What to produce:
Check every line of the entries below for the word "آماده", and copy the ones that have it.

Dataset entries:
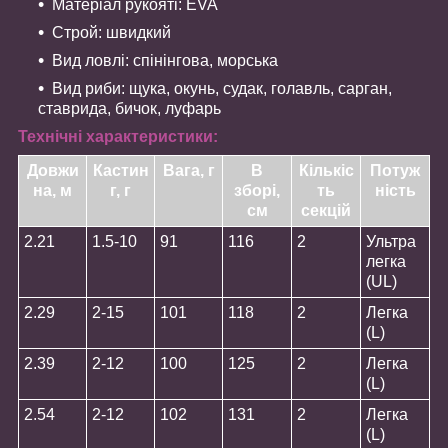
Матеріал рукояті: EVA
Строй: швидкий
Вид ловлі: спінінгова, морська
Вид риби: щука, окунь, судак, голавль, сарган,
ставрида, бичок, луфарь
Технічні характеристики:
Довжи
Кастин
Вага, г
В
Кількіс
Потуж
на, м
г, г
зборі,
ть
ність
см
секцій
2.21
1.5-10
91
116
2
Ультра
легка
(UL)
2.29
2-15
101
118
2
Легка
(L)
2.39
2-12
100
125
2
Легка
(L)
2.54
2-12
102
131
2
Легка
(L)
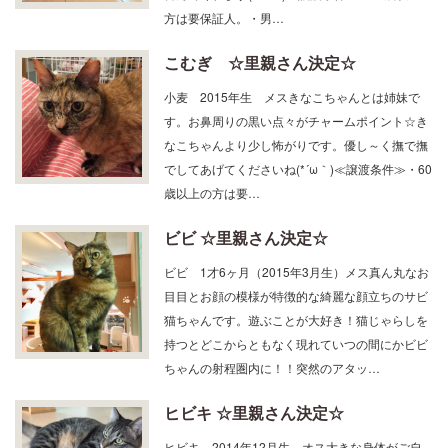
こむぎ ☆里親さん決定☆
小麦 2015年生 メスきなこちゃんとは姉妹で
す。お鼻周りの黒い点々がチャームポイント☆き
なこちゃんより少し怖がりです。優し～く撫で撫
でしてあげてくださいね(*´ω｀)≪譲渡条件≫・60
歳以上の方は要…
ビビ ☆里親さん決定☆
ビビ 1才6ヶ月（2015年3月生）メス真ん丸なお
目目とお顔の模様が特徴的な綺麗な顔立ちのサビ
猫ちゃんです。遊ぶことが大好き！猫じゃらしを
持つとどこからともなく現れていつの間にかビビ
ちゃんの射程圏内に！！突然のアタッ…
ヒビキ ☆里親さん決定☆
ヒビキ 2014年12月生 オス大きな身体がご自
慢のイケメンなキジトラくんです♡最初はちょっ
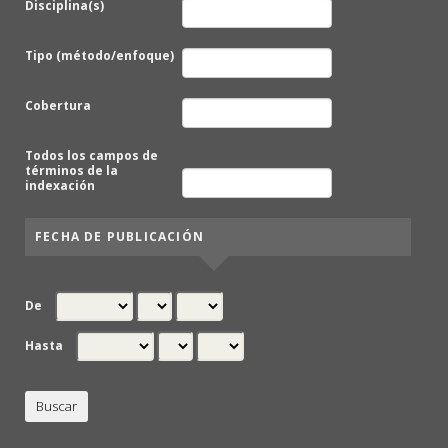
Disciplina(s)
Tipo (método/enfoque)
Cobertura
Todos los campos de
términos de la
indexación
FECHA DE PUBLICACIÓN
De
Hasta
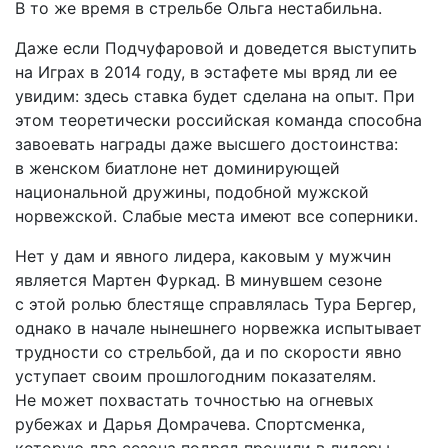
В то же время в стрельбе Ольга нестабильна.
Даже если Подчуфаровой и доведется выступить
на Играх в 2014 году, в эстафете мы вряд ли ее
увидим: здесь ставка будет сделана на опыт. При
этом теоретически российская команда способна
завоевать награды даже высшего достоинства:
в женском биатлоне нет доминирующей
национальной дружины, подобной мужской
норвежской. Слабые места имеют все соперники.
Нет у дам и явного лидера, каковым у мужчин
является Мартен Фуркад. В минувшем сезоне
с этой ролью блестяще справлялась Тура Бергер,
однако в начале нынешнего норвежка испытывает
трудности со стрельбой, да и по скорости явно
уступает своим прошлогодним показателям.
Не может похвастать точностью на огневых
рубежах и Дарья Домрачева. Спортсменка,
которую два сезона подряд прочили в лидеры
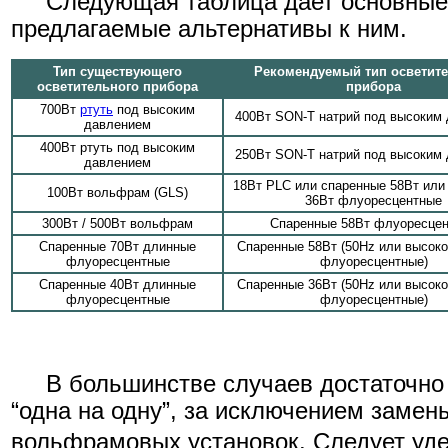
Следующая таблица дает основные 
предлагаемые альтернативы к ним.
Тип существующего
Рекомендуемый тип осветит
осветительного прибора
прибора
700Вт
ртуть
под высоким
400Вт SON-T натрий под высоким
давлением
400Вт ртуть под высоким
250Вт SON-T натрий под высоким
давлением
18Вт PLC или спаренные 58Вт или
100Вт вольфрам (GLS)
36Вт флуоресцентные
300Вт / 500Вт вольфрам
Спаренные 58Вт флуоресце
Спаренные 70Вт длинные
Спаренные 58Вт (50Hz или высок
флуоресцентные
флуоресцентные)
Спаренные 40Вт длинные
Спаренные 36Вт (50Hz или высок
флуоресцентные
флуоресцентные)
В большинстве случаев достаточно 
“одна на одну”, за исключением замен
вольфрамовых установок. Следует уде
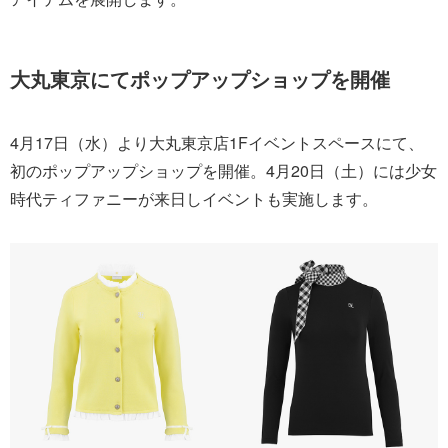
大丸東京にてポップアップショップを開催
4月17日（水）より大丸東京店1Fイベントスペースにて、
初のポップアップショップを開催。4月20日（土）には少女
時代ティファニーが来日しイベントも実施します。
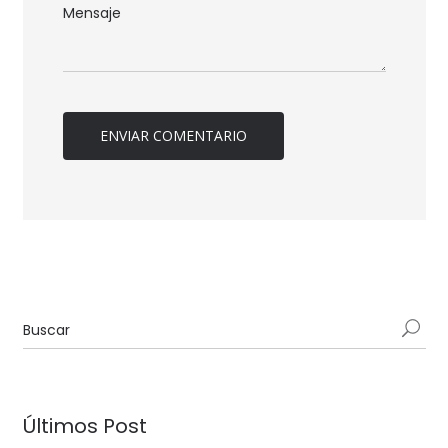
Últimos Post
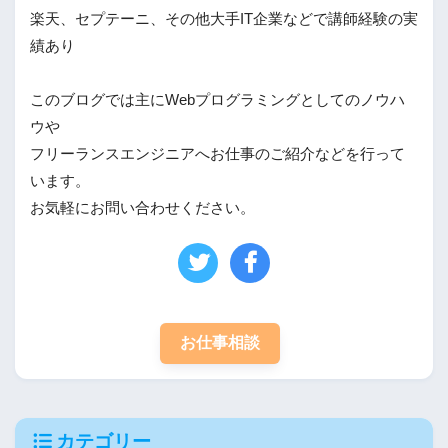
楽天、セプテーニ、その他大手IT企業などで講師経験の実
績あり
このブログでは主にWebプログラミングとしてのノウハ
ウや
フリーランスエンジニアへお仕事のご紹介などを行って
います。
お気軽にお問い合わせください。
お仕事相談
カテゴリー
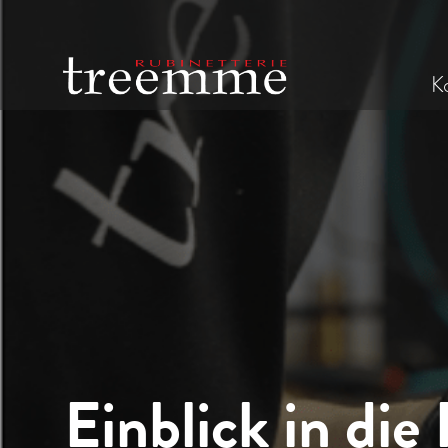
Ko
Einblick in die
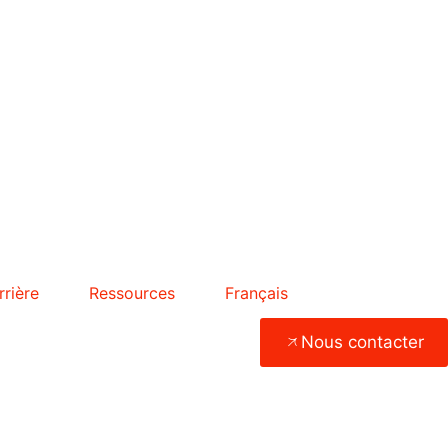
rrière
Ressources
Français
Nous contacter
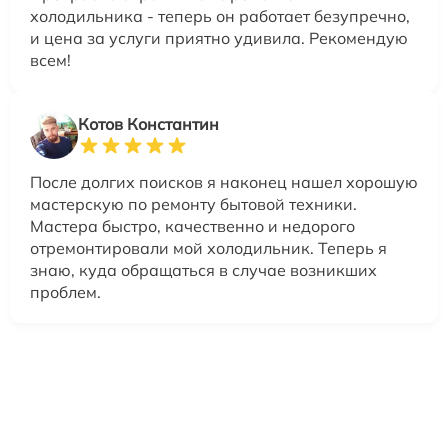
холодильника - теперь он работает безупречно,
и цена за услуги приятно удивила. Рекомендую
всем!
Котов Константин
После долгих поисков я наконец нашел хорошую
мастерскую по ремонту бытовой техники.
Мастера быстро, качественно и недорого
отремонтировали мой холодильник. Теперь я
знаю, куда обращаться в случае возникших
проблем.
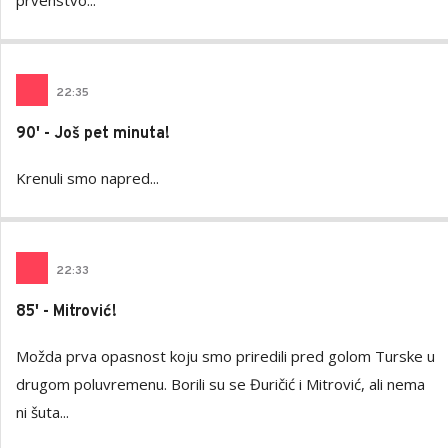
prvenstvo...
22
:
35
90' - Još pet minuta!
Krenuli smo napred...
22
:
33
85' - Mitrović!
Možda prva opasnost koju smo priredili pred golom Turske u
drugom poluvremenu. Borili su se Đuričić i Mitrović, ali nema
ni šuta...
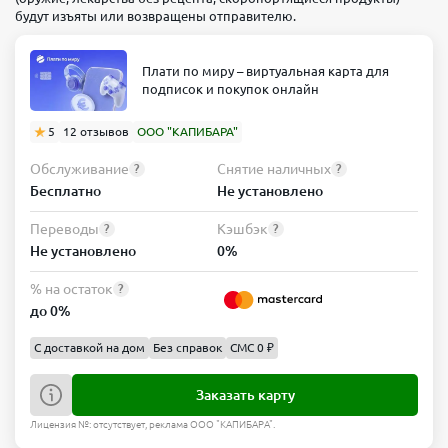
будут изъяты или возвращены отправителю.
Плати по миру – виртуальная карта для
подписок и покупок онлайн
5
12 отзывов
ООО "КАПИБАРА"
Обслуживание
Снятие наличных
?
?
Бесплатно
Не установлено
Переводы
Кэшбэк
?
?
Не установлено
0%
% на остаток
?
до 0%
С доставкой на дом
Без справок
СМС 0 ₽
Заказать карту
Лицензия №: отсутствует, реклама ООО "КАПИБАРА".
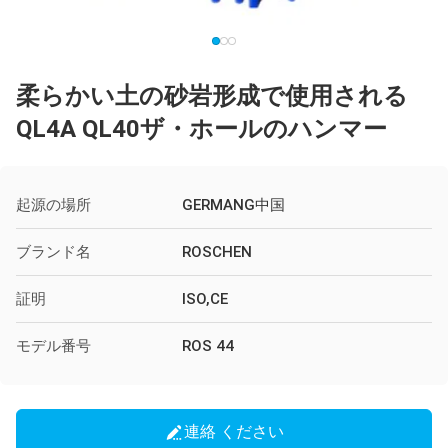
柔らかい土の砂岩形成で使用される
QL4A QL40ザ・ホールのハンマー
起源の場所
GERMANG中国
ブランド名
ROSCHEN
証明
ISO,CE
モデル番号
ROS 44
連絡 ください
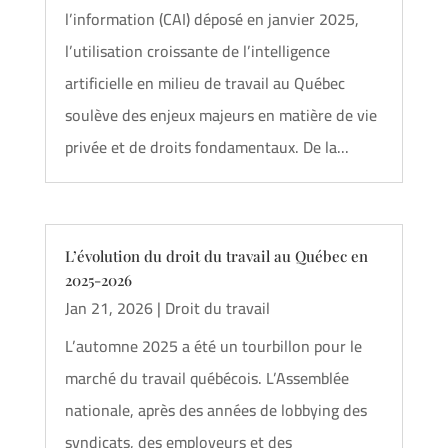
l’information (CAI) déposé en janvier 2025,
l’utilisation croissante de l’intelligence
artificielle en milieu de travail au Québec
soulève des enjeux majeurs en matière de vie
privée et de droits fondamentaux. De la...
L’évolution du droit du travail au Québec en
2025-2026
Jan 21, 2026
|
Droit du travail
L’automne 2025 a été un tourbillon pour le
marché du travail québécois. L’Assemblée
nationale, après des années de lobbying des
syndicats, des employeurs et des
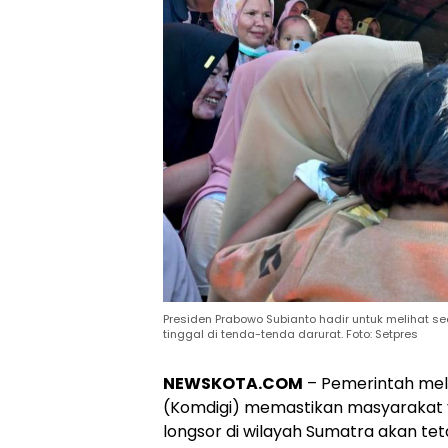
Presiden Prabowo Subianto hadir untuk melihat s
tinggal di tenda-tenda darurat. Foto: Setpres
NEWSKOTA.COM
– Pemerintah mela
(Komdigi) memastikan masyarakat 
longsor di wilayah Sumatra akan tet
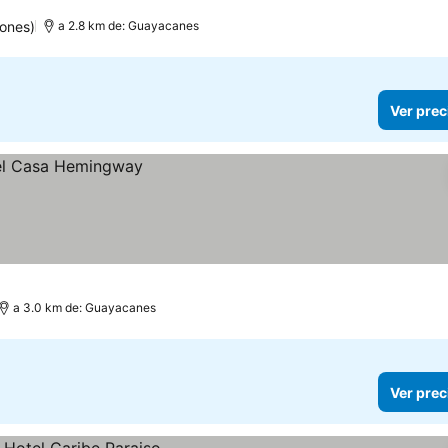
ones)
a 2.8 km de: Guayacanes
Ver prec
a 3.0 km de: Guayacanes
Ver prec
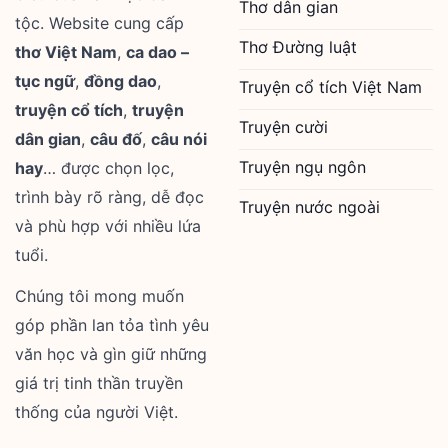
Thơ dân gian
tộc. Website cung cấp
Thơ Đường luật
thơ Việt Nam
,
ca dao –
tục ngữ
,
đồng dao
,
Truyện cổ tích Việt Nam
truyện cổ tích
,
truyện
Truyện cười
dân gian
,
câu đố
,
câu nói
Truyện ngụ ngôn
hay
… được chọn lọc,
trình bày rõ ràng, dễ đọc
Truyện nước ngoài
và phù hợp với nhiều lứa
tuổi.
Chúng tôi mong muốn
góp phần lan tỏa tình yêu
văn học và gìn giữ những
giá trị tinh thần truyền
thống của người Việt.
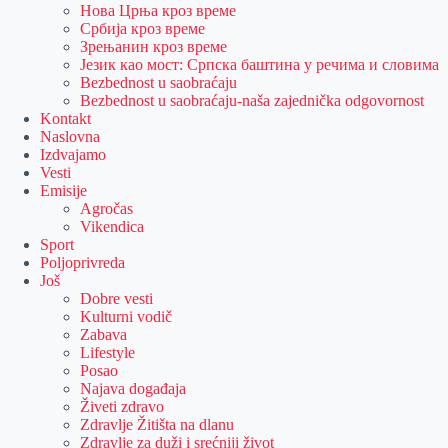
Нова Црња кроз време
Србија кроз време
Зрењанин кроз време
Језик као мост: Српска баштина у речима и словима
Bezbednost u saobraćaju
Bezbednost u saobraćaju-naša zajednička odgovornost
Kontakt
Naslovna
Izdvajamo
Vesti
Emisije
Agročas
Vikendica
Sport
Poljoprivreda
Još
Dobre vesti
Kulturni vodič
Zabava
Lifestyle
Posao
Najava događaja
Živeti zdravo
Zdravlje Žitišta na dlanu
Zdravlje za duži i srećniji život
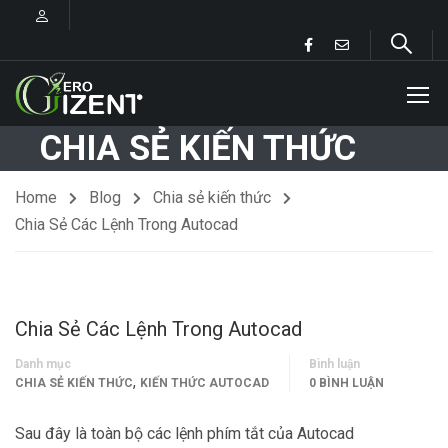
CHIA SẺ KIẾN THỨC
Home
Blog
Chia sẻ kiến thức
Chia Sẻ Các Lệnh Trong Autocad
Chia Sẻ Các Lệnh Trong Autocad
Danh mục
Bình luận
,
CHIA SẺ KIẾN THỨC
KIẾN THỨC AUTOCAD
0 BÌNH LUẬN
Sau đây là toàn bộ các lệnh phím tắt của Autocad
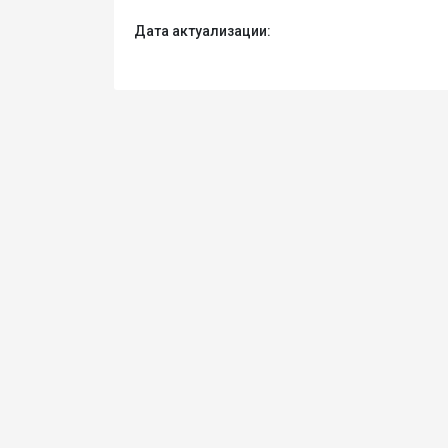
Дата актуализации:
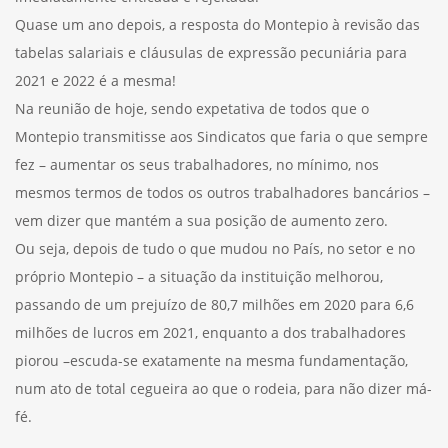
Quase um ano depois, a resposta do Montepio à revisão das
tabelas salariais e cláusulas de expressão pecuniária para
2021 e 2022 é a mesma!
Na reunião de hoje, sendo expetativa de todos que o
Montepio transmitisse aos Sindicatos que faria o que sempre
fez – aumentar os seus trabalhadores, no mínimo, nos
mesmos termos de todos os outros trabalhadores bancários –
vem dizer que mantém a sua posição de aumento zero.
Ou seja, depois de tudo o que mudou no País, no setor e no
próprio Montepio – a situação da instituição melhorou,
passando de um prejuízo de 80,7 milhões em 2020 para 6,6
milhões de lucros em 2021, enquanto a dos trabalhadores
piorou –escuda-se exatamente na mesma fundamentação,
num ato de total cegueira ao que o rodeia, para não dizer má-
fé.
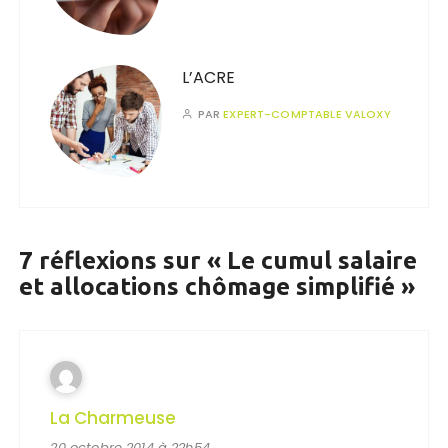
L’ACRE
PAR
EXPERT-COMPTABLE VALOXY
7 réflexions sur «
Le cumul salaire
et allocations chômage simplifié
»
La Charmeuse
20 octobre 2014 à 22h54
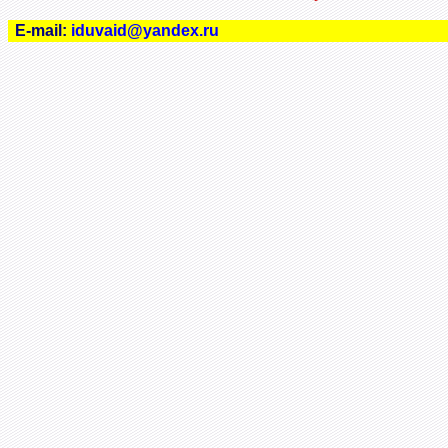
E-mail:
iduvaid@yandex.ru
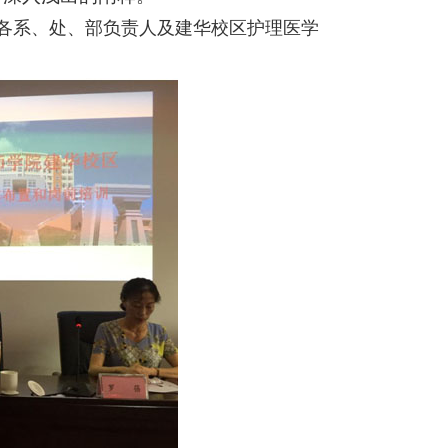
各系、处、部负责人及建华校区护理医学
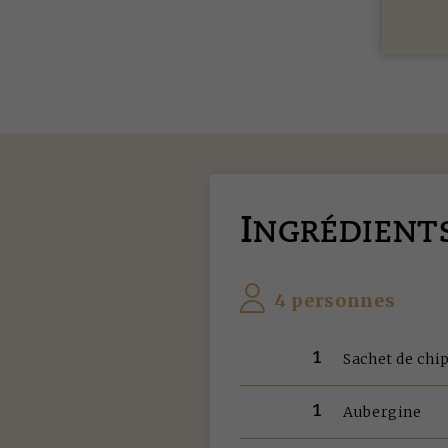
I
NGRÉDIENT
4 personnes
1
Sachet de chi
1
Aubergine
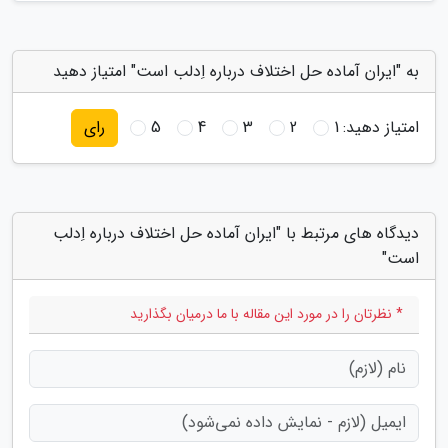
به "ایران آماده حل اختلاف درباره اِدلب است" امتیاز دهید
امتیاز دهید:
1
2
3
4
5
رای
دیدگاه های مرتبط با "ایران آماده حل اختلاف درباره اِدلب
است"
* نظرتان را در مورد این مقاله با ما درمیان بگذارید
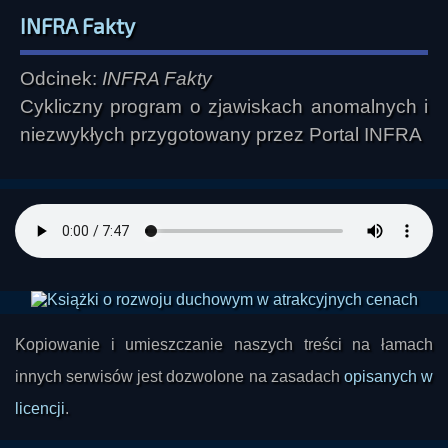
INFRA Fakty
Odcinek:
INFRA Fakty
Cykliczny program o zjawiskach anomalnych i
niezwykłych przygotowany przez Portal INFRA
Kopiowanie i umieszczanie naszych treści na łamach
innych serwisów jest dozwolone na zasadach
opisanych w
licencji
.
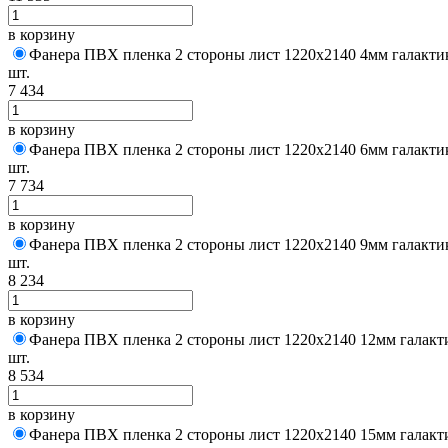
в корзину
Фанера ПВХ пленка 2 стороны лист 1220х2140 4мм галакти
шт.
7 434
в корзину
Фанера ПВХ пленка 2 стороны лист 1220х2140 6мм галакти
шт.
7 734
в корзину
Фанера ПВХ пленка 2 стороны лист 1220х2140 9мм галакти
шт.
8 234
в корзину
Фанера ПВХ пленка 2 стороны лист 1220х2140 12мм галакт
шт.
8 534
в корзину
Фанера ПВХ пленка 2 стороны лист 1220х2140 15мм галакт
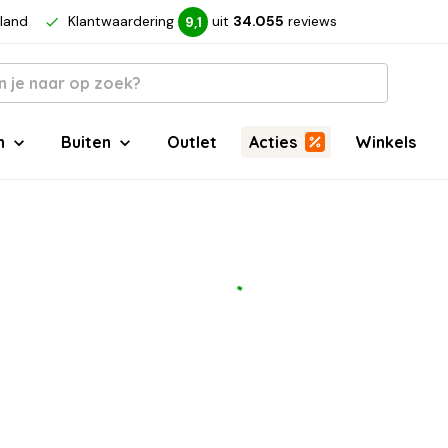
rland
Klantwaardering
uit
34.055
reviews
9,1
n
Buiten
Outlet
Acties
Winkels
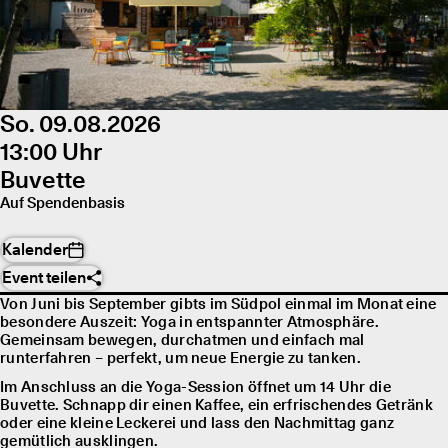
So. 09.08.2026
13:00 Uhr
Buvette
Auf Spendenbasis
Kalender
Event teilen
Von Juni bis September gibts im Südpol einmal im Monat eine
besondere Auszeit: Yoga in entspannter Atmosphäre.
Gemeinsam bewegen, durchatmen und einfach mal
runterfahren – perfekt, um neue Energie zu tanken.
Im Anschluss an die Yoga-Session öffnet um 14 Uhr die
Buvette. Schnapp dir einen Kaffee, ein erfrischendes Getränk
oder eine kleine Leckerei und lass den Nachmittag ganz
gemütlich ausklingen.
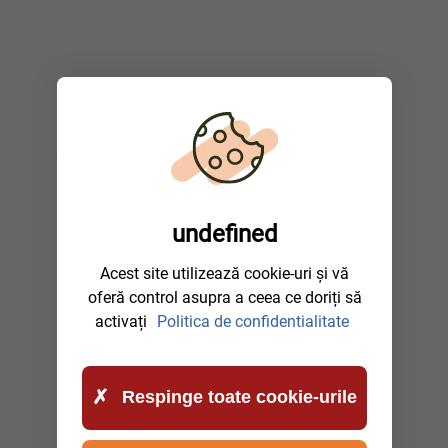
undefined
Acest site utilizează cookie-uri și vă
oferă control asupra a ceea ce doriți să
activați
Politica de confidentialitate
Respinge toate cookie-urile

Problem solution:
به "ایران آماده حل اختلاف درباره اِدلب است" امتیاز دهید
دیدگاه های مرتبط با "ایران آماده حل اختلاف درباره اِدلب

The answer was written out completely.